Given that, I think it remains for us in private beta to finalize our first version of the FAQ, agree on tags, and seed lots more questions in each of the mentioned broad categories of question type we'd welcome (applied math/modeling, contest math, and more things on both ends - lower pre-college and closer to upper-division undergrad, including homework-type questions we think are fine). This last is perhaps the hardest to do, but will give the strongest signal on what we're about to those who would make quality contributions but aren't sure they're interested, given the homework etc. questions that will surface en masse.
I'd also ask that we put up more honest questions of the type we'd truly want to see, instead of focusing on taking on various personas to see how various questions should be dealt with. The public beta will provide lots of questions that will test our policies, with far more range than our poor imaginations and acting abilities have thus far handled. The questions we do want are the ones that won't take care of themselves.
The discussion on what's appropriate and how to deal with various problems will continue through public beta and beyond. If it's a mess at first, we'll probably mostly agree that it's a mess (we have more disagreement on whether it will be than what a mess looks like), and I think we have several people here willing to spend a fair bit of time monitoring and moderating the site in its very early stages--not that we have this kind of time to put into it in the long run, but more work now will make for less work--and the site's continuing existence and utility--later.
Those who are skeptical at how bad questions can get will see examples of what those who feel the need to warn mean, and will adjust their expectations accordingly--or they won't see those, and that won't happen, more's the better. Those who are worried will have a real live example of something that's not exactly MO but looks like it'll work all right anyway, and can breath a sigh of relief and focus on good questions and answers--or their worst fears will come true and they can go into damage control mode, which is already what they are bracing for.

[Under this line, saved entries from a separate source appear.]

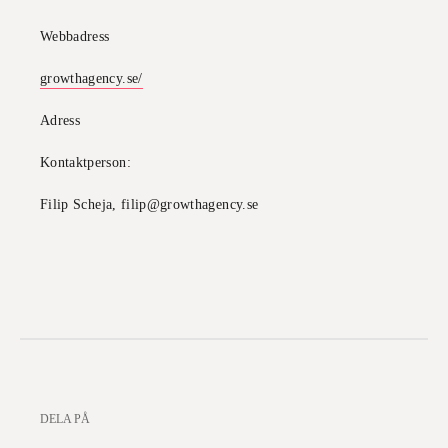
Webbadress
growthagency.se/
Adress
Kontaktperson:
Filip Scheja, filip@growthagency.se
DELA PÅ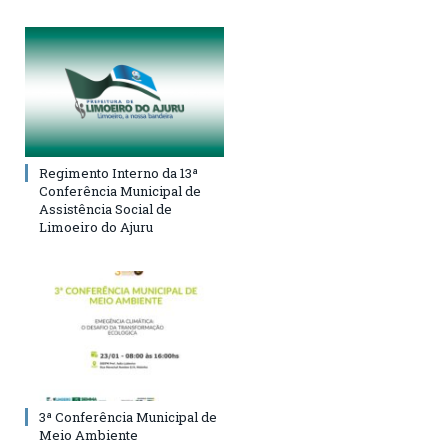
Regimento Interno da 13ª
Conferência Municipal de
Assistência Social de
Limoeiro do Ajuru
3ª Conferência Municipal de
Meio Ambiente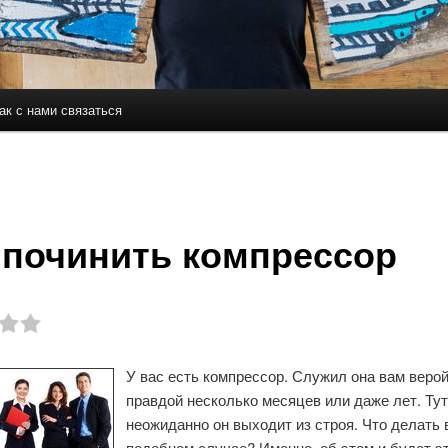
ак с нами связаться
держимому
ому содержимому
 починить компрессор
У вас есть компрессор. Служил она вам верой
правдой несколько месяцев или даже лет. Тут
неожиданно он выходит из строя. Что делать 
подобном случае? Именно, об этом и будет эт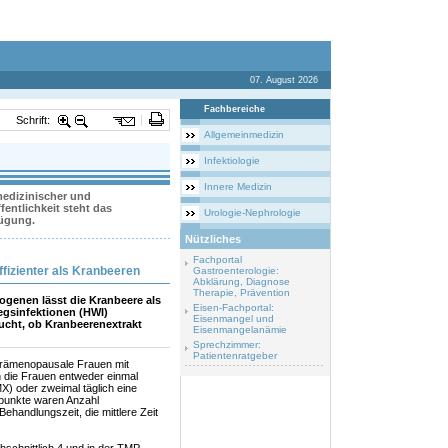
07. August 2026
Fachbereiche
Schrift:
Allgemeinmedizin
Infektiologie
Innere Medizin
 medizinischer und
entlichkeit steht das
Urologie-Nephrologie
fügung.
Nützliches
Fachportal
ffizienter als Kranbeeren
Gastroenterologie:
Abklärung, Diagnose
Therapie, Prävention
genen lässt die Kranbeere als
Eisen-Fachportal:
egsinfektionen (HWI)
Eisenmangel und
ucht, ob Kranbeerenextrakt
Eisenmangelanämie
Sprechzimmer:
Patientenratgeber
prämenopausale Frauen mit
 die Frauen entweder einmal
) oder zweimal täglich eine
dpunkte waren Anzahl
handlungszeit, die mittlere Zeit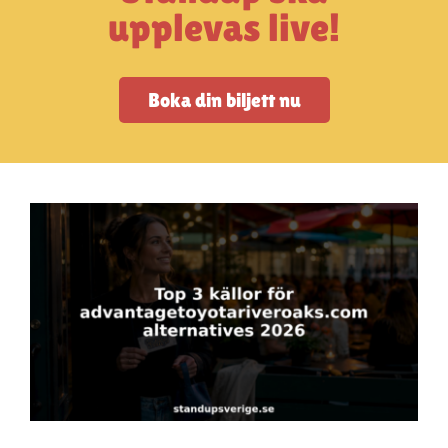
Artiklar
upplevas live!
StandUpSverige PODDEN
Boka din biljett nu
Om oss
Kontakta oss
Vanliga frågor
Mitt konto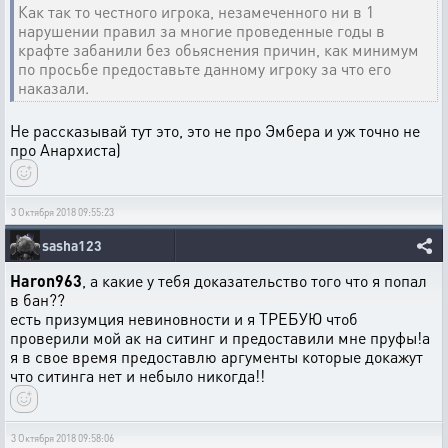
Как так то честного игрока, незамеченного ни в 1
нарушении правил за многие проведенные годы в
крафте забанили без обьяснения причин, как минимум
по просьбе предоставьте данному игроку за что его
наказали.
Не рассказывай тут это, это не про Эмбера и уж точно не
про Анархиста)
3 Октября 2018 09:55:23
sasha123
Haron963
, а какие у тебя доказательство того что я попал
в бан??
есть призумция невиновности и я ТРЕБУЮ чтоб
проверили мой ак на ситинг и предоставили мне пруфы!а
я в свое время предоставлю аргументы которые докажут
что ситинга нет и небыло никогда!!
3 Октября 2018 09:58:06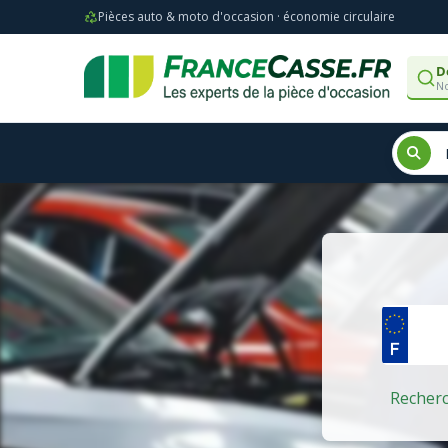
Pièces auto & moto d'occasion · économie circulaire
D
No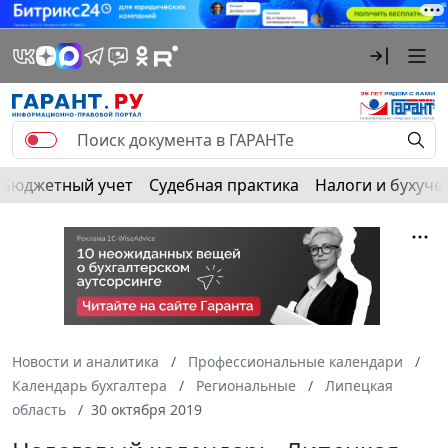
Бюджетный учет
Судебная практика
Налоги и бухуче
Новости и аналитика
Профессиональные календари
Календарь бухгалтера
Региональные
Липецкая
область
30 октября 2019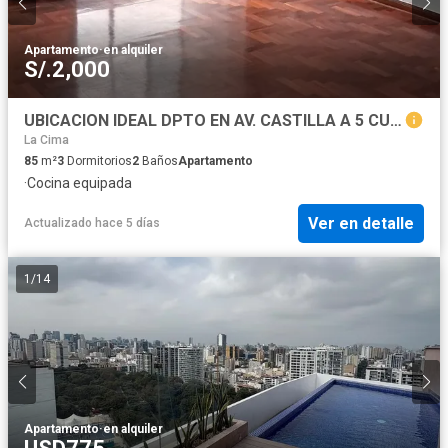
Apartamento
·
en alquiler
S/.2,000
UBICACION IDEAL DPTO EN AV. CASTILLA A 5 CUADRAS DE PLAZA VEA
La Cima
85
m²
3
Dormitorios
2
Baños
Apartamento
·
Cocina equipada
Ver en detalle
Actualizado hace 5 días
1
/
14
Apartamento
·
en alquiler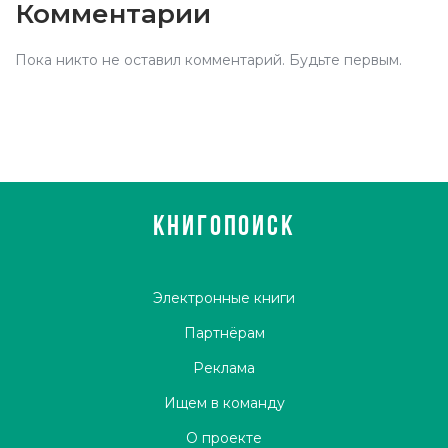
Комментарии
Пока никто не оставил комментарий. Будьте первым.
КНИГОПОИСК
Электронные книги
Партнёрам
Реклама
Ищем в команду
О проекте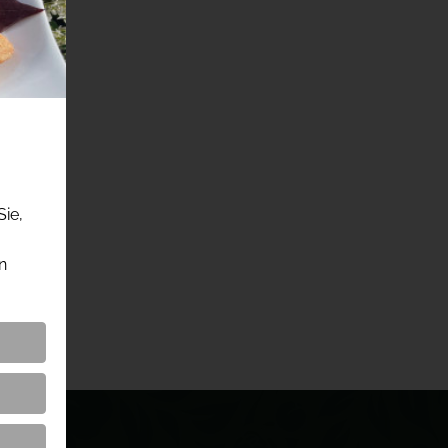
Sie,
n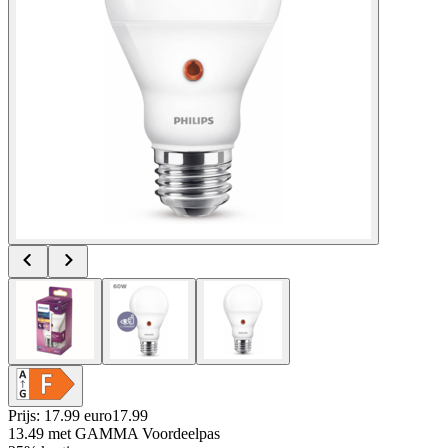
Prijs: 17.99 euro
17
.
99
13.49
met GAMMA Voordeelpas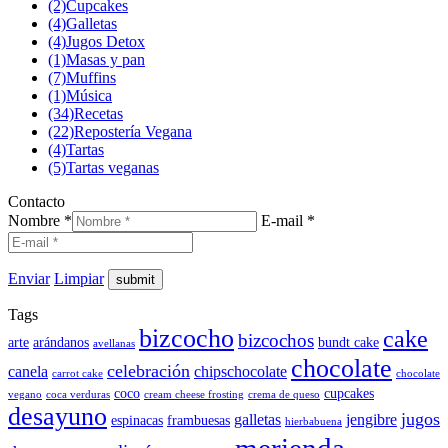
(2)
Cupcakes
(4)
Galletas
(4)
Jugos Detox
(1)
Masas y pan
(7)
Muffins
(1)
Música
(34)
Recetas
(22)
Repostería Vegana
(4)
Tartas
(5)
Tartas veganas
Contacto
Nombre *
E-mail *
Enviar
Limpiar
Tags
bizcocho
cake
bizcochos
arte
arándanos
bundt cake
avellanas
chocolate
celebración
canela
chipschocolate
carrot cake
chocolate
coco
cupcakes
vegano
coca verduras
cream cheese frosting
crema de queso
desayuno
jugos
galletas
jengibre
espinacas
frambuesas
hierbabuena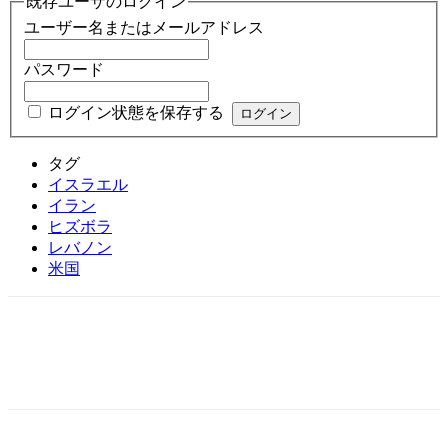
既存ユーザのログイン
ユーザー名またはメールアドレス
パスワード
ログイン状態を保存する
タグ
イスラエル
イラン
ヒズボラ
レバノン
米国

Though it doesn't entirely jive with my previous answer, I don't think there are so many decidable policy issues at stake for the moment. It's hard to do, but we really do need to mostly wait and see--just having braced ourselves for the range of unexpected or unwanted things that could come to pass.
Thanks to Kaestur, Jonathan and several others who've helped me clarify what I think about all this coherently and refocused me away from certain needlessly hypothetical policy questions.